Smouldering incense suspected in temple blaze

SMOULDERING incense left inside a bamboo temple as offerings to the gods was probably responsible for one of two deadly fires that killed at least 93 people in China over the weekend, authorities said yesterday.

Smouldering incense suspected in temple blaze

The temple fire killed 40 women in Wufeng village in eastern Zhejiang province, while 53 people died when a blaze swept through a crowded shopping mall in Jilin, some 1,000 miles farther northeast.

Preliminary investigations suggest the mall fire started in a temporary storehouse near a boiler room at the back of the building, according to the state news agency Xinhua.

The two disasters in far flung cities highlighted China's poor fire safety standards.

One of China's last major fires, a blaze at a Beijing internet café that killed 25 people in June 2002, sparked a public outcry over shoddy safety standards.

Similar concerns erupted after a blaze at a dance hall in the city of Luoyang on December 25, 2000, which killed 309 disco revellers and construction workers.

In Wufeng, site of the temple fire, a local government official said investigators suspected the blaze was caused by incense offerings.

But it was not the final conclusion and Yang Caihong, a resident of Qunle village about 10 miles away, said it may have been caused by smouldering cigarette.

"The fire was caused by a woman smoking cigarettes outside.

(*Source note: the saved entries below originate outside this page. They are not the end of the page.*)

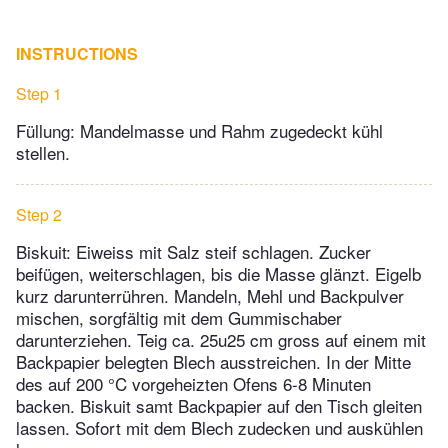
INSTRUCTIONS
Step 1
Füllung: Mandelmasse und Rahm zugedeckt kühl
stellen.
Step 2
Biskuit: Eiweiss mit Salz steif schlagen. Zucker
beifügen, weiterschlagen, bis die Masse glänzt. Eigelb
kurz darunterrühren. Mandeln, Mehl und Backpulver
mischen, sorgfältig mit dem Gummischaber
darunterziehen. Teig ca. 25u25 cm gross auf einem mit
Backpapier belegten Blech ausstreichen. In der Mitte
des auf 200 °C vorgeheizten Ofens 6-8 Minuten
backen. Biskuit samt Backpapier auf den Tisch gleiten
lassen. Sofort mit dem Blech zudecken und auskühlen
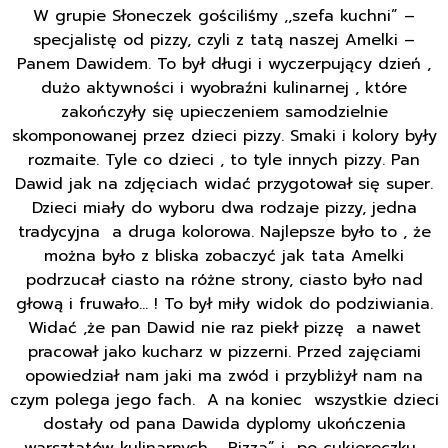
W grupie Słoneczek gościliśmy ,,szefa kuchni” –
specjalistę od pizzy, czyli z tatą naszej Amelki –
Panem Dawidem. To był długi i wyczerpujący dzień ,
dużo aktywności i wyobraźni kulinarnej , które
zakończyły się upieczeniem samodzielnie
skomponowanej przez dzieci pizzy. Smaki i kolory były
rozmaite. Tyle co dzieci , to tyle innych pizzy. Pan
Dawid jak na zdjęciach widać przygotował się super.
Dzieci miały do wyboru dwa rodzaje pizzy, jedna
tradycyjna a druga kolorowa. Najlepsze było to , że
można było z bliska zobaczyć jak tata Amelki
podrzucał ciasto na różne strony, ciasto było nad
głową i fruwało… ! To był miły widok do podziwiania.
Widać ,że pan Dawid nie raz piekł pizzę a nawet
pracował jako kucharz w pizzerni. Przed zajęciami
opowiedział nam jaki ma zwód i przybliżył nam na
czym polega jego fach. A na koniec wszystkie dzieci
dostały od pana Dawida dyplomy ukończenia
warsztatów kulinarnych ,, Pizza” i po cukiereczku.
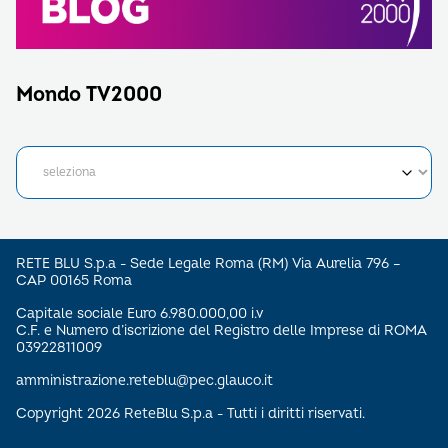
Mondo TV2000
RETE BLU S.p.a - Sede Legale Roma (RM) Via Aurelia 796 –
CAP 00165 Roma
Capitale sociale Euro 6.980.000,00 i.v
C.F. e Numero d’iscrizione del Registro delle Imprese di ROMA
03922811009
amministrazione.reteblu@pec.glauco.it
Copyright 2026 ReteBlu S.p.a - Tutti i diritti riservati.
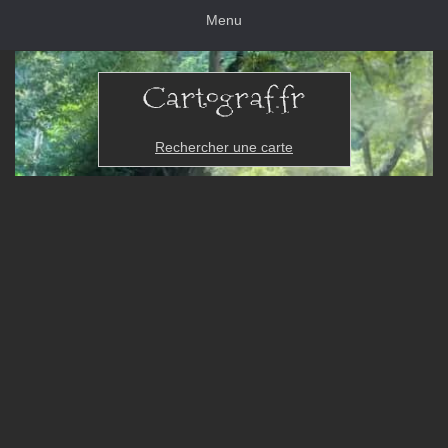
Menu
Rechercher une carte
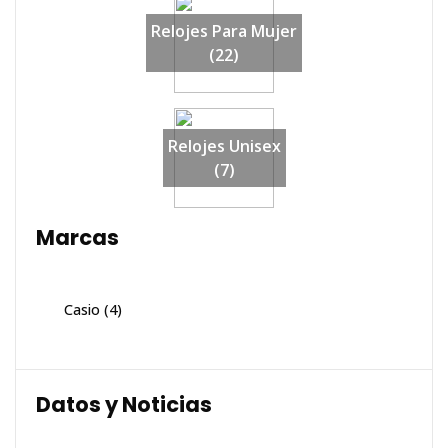
Relojes Para Mujer
(22)
Relojes Unisex
(7)
Marcas
Casio
(4)
Datos y Noticias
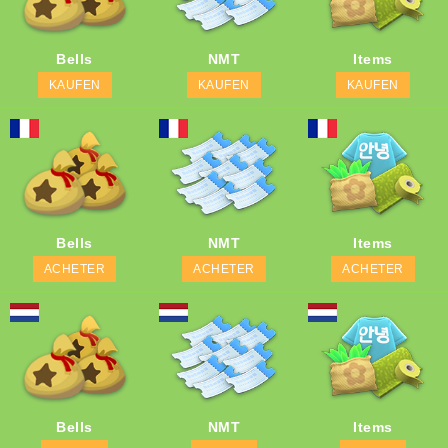
Bells
NMT
Items
KAUFEN
KAUFEN
KAUFEN
Bells
NMT
Items
ACHETER
ACHETER
ACHETER
Bells
NMT
Items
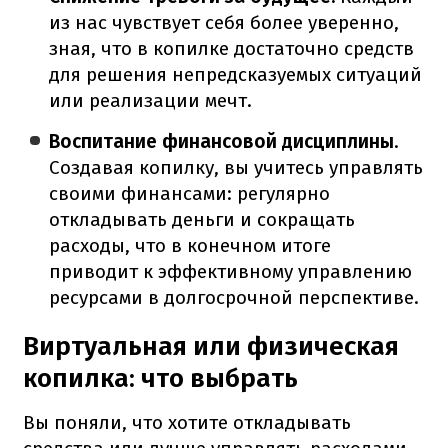
из нас чувствует себя более уверенно,
зная, что в копилке достаточно средств
для решения непредсказуемых ситуаций
или реализации мечт.
Воспитание финансовой дисциплины
.
Создавая копилку, вы учитесь управлять
своими финансами: регулярно
откладывать деньги и сокращать
расходы, что в конечном итоге
приводит к эффективному управлению
ресурсами в долгосрочной перспективе.
Виртуальная или физическая
копилка: что выбрать
Вы поняли, что хотите откладывать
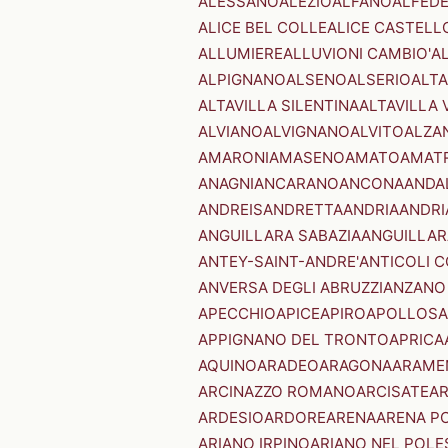
ALESSANO
ALEZIO
ALFANO
ALFED
ALICE BEL COLLE
ALICE CASTELL
ALLUMIERE
ALLUVIONI CAMBIO'
A
ALPIGNANO
ALSENO
ALSERIO
ALT
ALTAVILLA SILENTINA
ALTAVILLA 
ALVIANO
ALVIGNANO
ALVITO
ALZA
AMARONI
AMASENO
AMATO
AMAT
ANAGNI
ANCARANO
ANCONA
ANDA
ANDREIS
ANDRETTA
ANDRIA
ANDRI
ANGUILLARA SABAZIA
ANGUILLAR
ANTEY-SAINT-ANDRE'
ANTICOLI 
ANVERSA DEGLI ABRUZZI
ANZANO
APECCHIO
APICE
APIRO
APOLLOSA
APPIGNANO DEL TRONTO
APRICA
AQUINO
ARADEO
ARAGONA
ARAME
ARCINAZZO ROMANO
ARCISATE
A
ARDESIO
ARDORE
ARENA
ARENA P
ARIANO IRPINO
ARIANO NEL POLE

She's still alive," Yang said.

Police arrested a man they said had organised the prayer session in the thatched, bamboo hut, which was less than 650 square feet, Xinhua said.

Police and state media said the villagers were engaging in "superstitious activities" banned after the Communists took power in 1949 and cracked down on an array of beliefs, including traditional folk religions common in the vast countryside.

State television said six people were injured in the fire, which razed the structure.

Xinhua said one of the injured died yesterday, bringing the death toll to 40.

Television footage showed clothing strewn on the charred ground and investigators combing the site at night behind a cordon.

Authorities were also investigating further the cause of the fire that swept through the shopping mall in Jilin Sunday, killing 53 people and injuring 71.

Many people, who were bundled in thick coats against the sharp cold, jumped from top floors of the four-storey building, witnesses said.

Wooden boards that were used to carry the dead and injured later lay strewn around the shopping centre, wet with blood.

Most of the victims were customers enjoying baths and billiard games on the upper floors of the shopping centre that had 111 shops and covered around 4,000 square yards.